Я все понимал. И подал прошение.
12 ноября
Великолепный Однорукий – так называли они меня. Я был одним из них, но – над ними. Ибо на сей раз я ими командовал. Все они были мои солдаты.
Как видно, в почти сложившийся образ, в тип современного крестоносца я внес дополнительные краски. Похоже, я несколько удивил смесью семитской одержимости, вполне христианского миссионерства и чисто креольского мачизма.
А я называл их – "мои босяки". Жизнь потрудилась над этими судьбами, ее заржавелые жернова стремились перемолоть это мясо, но мясо оказалось кремнистым, неподдающимся, слишком жестким.
Кого не вобрал в себя Легион! Здесь были угрюмые мадьяры, широкоскулые, коренастые, скупо ронявшие даже слог, здесь были запальчивые греки – эти за словом в карман не лезли. Впрочем, не проходило и года, они теряли свою речистость. Был немец, почему-то носивший чисто французскую фамилию, при этом – весьма аристократическую. Французов было тоже немало, по большей части с неясным прошлым. Но в прошлом здесь никто не копался, а сами они обычно помалкивали.
И правильно делали. Я уже знал, что склонных к исповедям надо побаиваться, или – точней сказать – опасаться. После распахнутости частенько рождается смутная враждебность к тому, кто терпеливо выслушивал эти непрошенные признания и стал невольным духовником.
Пусть вся вина его в том, что он имеет уши – уже довольно! Один откровенный легионер, поведавший мне свою историю, едва ли не в тот же самый вечер вдруг вздумал раскроить мою голову. Конечно, он подлежал расстрелу, но я предпочел замять это дело – мне было ясно, в чем тут причина.

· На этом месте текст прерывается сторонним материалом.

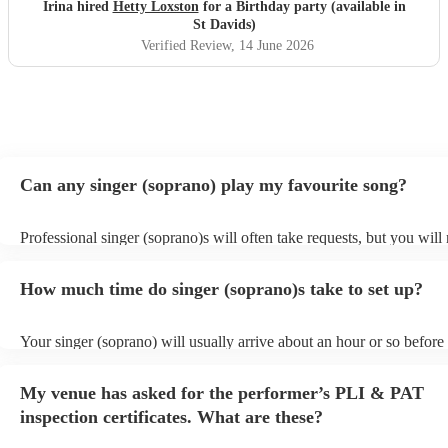
Irina hired
Hetty Loxston
for a Birthday party (available in
St Davids)
Verified Review
, 14 June 2026
Can any singer (soprano) play my favourite song?
Professional singer (soprano)s will often take requests, but you will
them plenty of notice. Please also keep in mind that singer (sopran
for an small additional fee to prepare songs that aren't already on thei
How much time do singer (soprano)s take to set up?
You can view the singer (soprano)'s song list on their Encore profile
Your singer (soprano) will usually arrive about an hour or so before 
performance begins to set up and get settled before they start playin
any delays, make sure the performance space is ready for the singer
My venue has asked for the performer’s PLI & PAT
prior to their arrival.
inspection certificates. What are these?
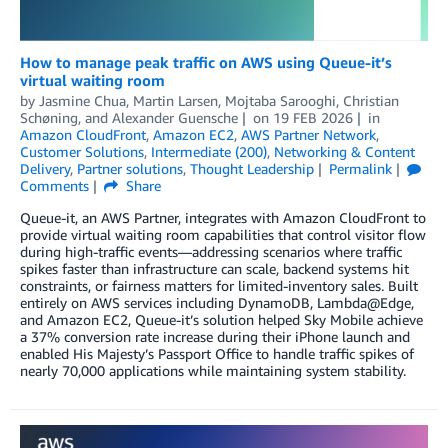
How to manage peak traffic on AWS using Queue-it’s
virtual waiting room
by
Jasmine Chua
,
Martin Larsen
,
Mojtaba Sarooghi
,
Christian
Schøning
, and
Alexander Guensche
on
19 FEB 2026
in
Amazon CloudFront
,
Amazon EC2
,
AWS Partner Network
,
Customer Solutions
,
Intermediate (200)
,
Networking & Content
Delivery
,
Partner solutions
,
Thought Leadership
Permalink
Comments
Share
Queue-it, an AWS Partner, integrates with Amazon CloudFront to
provide virtual waiting room capabilities that control visitor flow
during high-traffic events—addressing scenarios where traffic
spikes faster than infrastructure can scale, backend systems hit
constraints, or fairness matters for limited-inventory sales. Built
entirely on AWS services including DynamoDB, Lambda@Edge,
and Amazon EC2, Queue-it’s solution helped Sky Mobile achieve
a 37% conversion rate increase during their iPhone launch and
enabled His Majesty’s Passport Office to handle traffic spikes of
nearly 70,000 applications while maintaining system stability.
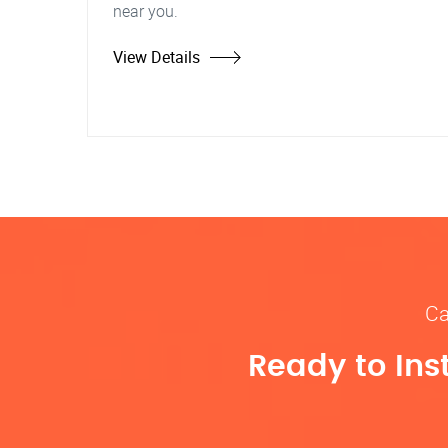
near you.
View Details
Ca
Ready to Ins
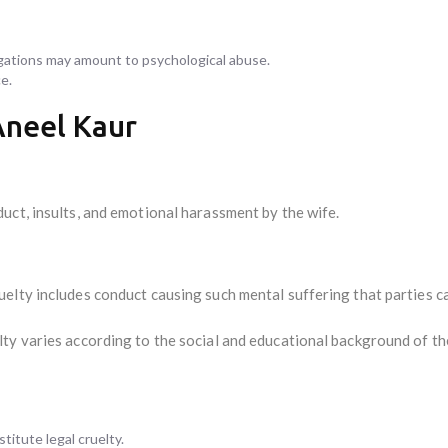
gations may amount to psychological abuse.
e.
Aneel Kaur
uct, insults, and emotional harassment by the wife.
elty includes conduct causing such mental suffering that parties c
ty varies according to the social and educational background of th
itute legal cruelty.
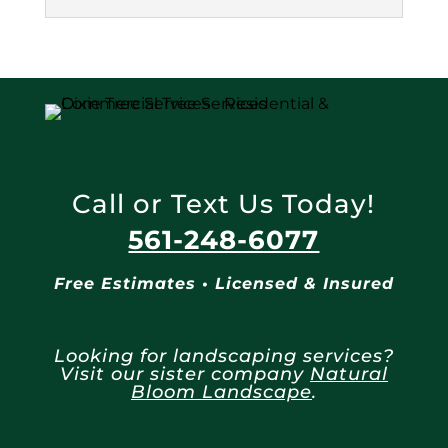
Call or Text Us Today!
561-248-6077
Free Estimates • Licensed & Insured
Looking for landscaping services?
Visit our sister company
Natural
Bloom Landscape
.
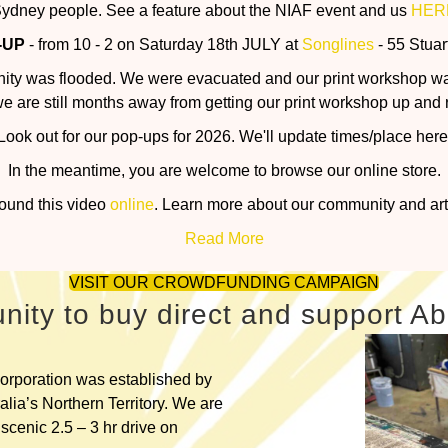
ydney people. See a feature about the NIAF event and us
HER
-UP
- from 10 - 2 on Saturday 18th JULY at
Songlines
- 55 Stuar
nity was flooded. We were evacuated and our print workshop w
we are still months away from getting our print workshop up and 
Look out for our pop-ups for 2026. We'll update times/place here
In the meantime, you are welcome to browse our online store.
found this video
online
. Learn more about our community and art 
Read More
VISIT OUR CROWDFUNDING CAMPAIGN
nity to buy direct and support Abo
orporation was established by
lia’s Northern Territory. We are
scenic 2.5 – 3 hr drive on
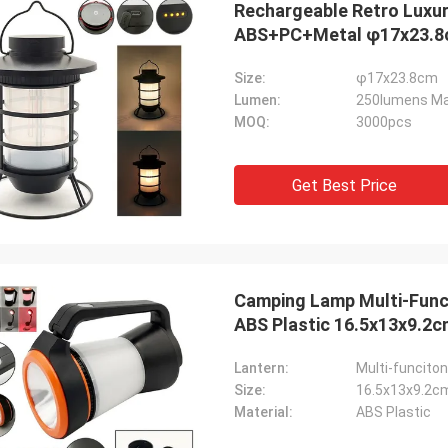
Rechargeable Retro Luxu
ABS+PC+Metal φ1
Size:
φ17x23.8cm
Lumen:
250lumens Ma
MOQ:
3000pcs
Get Best Price
Camping Lamp Multi-Func
Findy Gates
ABS Plastic 16.5x13x9.2
te has been a fantastic company to
ith and everyone of you are very
Lantern:
Multi-funcito
ppreciated. You have made my job
Size:
16.5x13x9.2c
h easier because of your
Material:
ABS Plastic
sionalism, knowledge, and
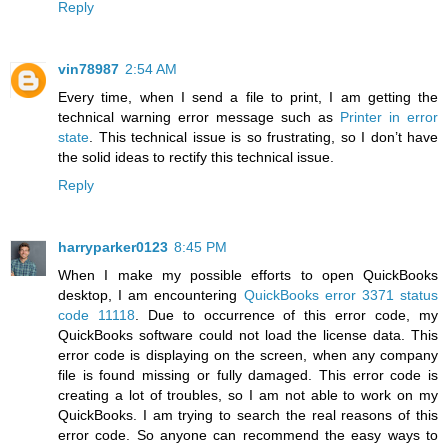
Reply
vin78987
2:54 AM
Every time, when I send a file to print, I am getting the
technical warning error message such as
Printer in error
state
. This technical issue is so frustrating, so I don’t have
the solid ideas to rectify this technical issue.
Reply
harryparker0123
8:45 PM
When I make my possible efforts to open QuickBooks
desktop, I am encountering
QuickBooks error 3371 status
code 11118
. Due to occurrence of this error code, my
QuickBooks software could not load the license data. This
error code is displaying on the screen, when any company
file is found missing or fully damaged. This error code is
creating a lot of troubles, so I am not able to work on my
QuickBooks. I am trying to search the real reasons of this
error code. So anyone can recommend the easy ways to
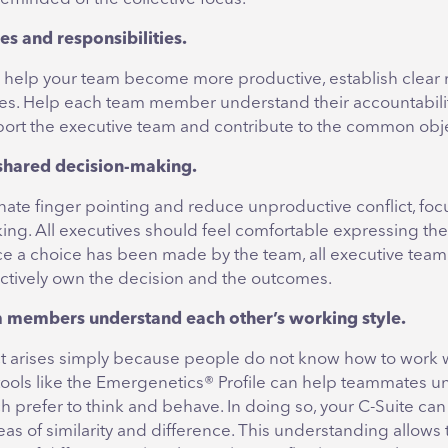
les and responsibilities.
to help your team become more productive, establish clear 
ties. Help each team member understand their accountabili
pport the executive team and contribute to the common obje
 shared decision-making.
nate finger pointing and reduce unproductive conflict, fo
ng. All executives should feel comfortable expressing thei
e a choice has been made by the team, all executive te
ectively own the decision and the outcomes.
m members understand each other’s working style.
ict arises simply because people do not know how to work 
 tools like the Emergenetics® Profile can help teammates 
 prefer to think and behave. In doing so, your C-Suite can
as of similarity and difference. This understanding allows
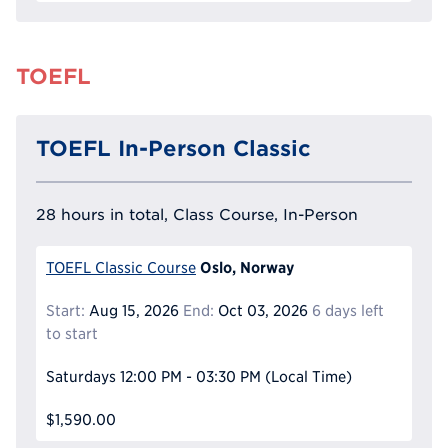
TOEFL
TOEFL In-Person Classic
28 hours in total, Class Course, In-Person
Oslo, Norway
TOEFL Classic Course
Start:
Aug 15, 2026
End:
Oct 03, 2026
6 days left
to start
Saturdays
12:00 PM - 03:30 PM
(Local Time)
$1,590.00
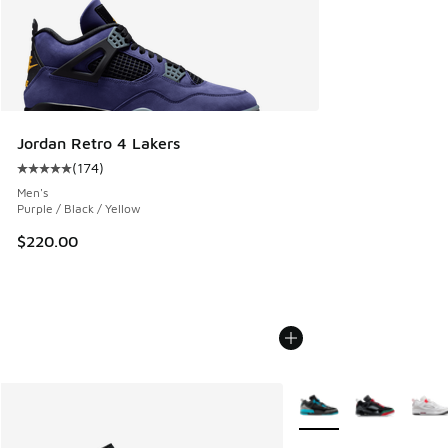
Jordan Retro 4 Lakers
(
174
)
Average customer rating - [5 out of 5 stars], 174 reviews
Men's
Purple / Black / Yellow
$220.00
More Colors Available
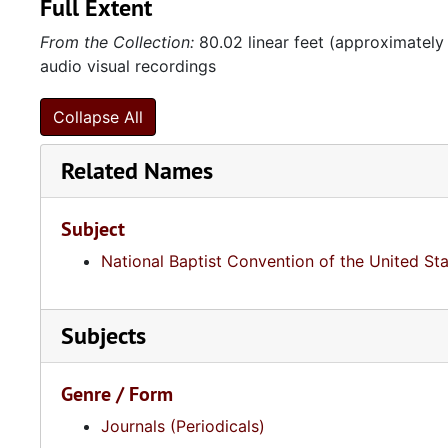
Full Extent
From the Collection:
80.02 linear feet (approximately
audio visual recordings
Collapse All
Related Names
Subject
National Baptist Convention of the United St
Subjects
Genre / Form
Journals (Periodicals)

Немало было и казаков – донцов и кубанцев, один из них в конце концов стал моим ординарцем.
Меня это странным образом тешило. Характер не бывает безгрешным, ему почему-то всегда сопутствует какой-нибудь душевный изъян. Возможно, вдруг возникала тень казачьей дочери Лиды Бураго, строптивой жены – за долгие годы мы так и не сумели избыть наше супружеское соперничество. Взглянула б она, как преданно смотрят ее станичники на командира!
А может быть, и другие станичники вдруг возникали в моем подполье, в темном подполье подсознания – те, что сжигали дотла местечки, где копошились мои соплеменники, насиловали их женщин? Кто знает? Я не хотел себя ворошить. Благо, служа в обнимку со смертью, решительно все – кто раньше, кто позже – мы сплачивались в одну семью. Я знаю, что для чужого слуха девизы не более чем фольга, но наш, нестареющий
– "Честь и верность" – кое-что весил и кое-что значил.
Забавно вылеплен человек! Я говорю о самом себе. Однажды попалась мне в руки книжица известного в России поэта. Я много слышал о нем от Горького – он находился с Маяковским в крайне запутанных отношениях. Бесспорно, то был человек с дарованием, хотя я таких стихов не люблю. Но речь не о том. Мне попались строчки, которые сперва распотешили, а после заставили загрустить. Восторженно прославляя массу, он восклицал: "Единица – ноль!". О, боги, всемогущие боги! Что надо было проделать власти (тем более со своим поэтом), чтоб он так панически испугался остаться наедине с собой, так истово возмечтал обезличиться? Неужто все, что дало ему небо и некая тайная высшая сила, – способность к волнению и соучастию, способность чувствовать так безраздельно, как не дано его собеседникам, способность сойти с ума от нежности, затрепетать от дальней мелодии – все это действительно "ноль"?
"Да, – говорит он, – именно так. Утратить себя, свое естество, слиться с рекой и стать в ней каплей, неотличимой от всех других – вот она, конечная истина. Тут-то поэт обретает цену".
Добром подобная аннигиляция, естественно, кончиться не могла.
Недаром же он предпочел убить себя. Все это я понимал отчетливо.
Больше того, всегда ощущал свою отдельность, всегда избегал любой массовидной версии жизни – и вот, подите ж! – обрел себя в армии.
Она оказалась моим призванием. Есть ли разумное объяснение столь озорной насмешке Творца?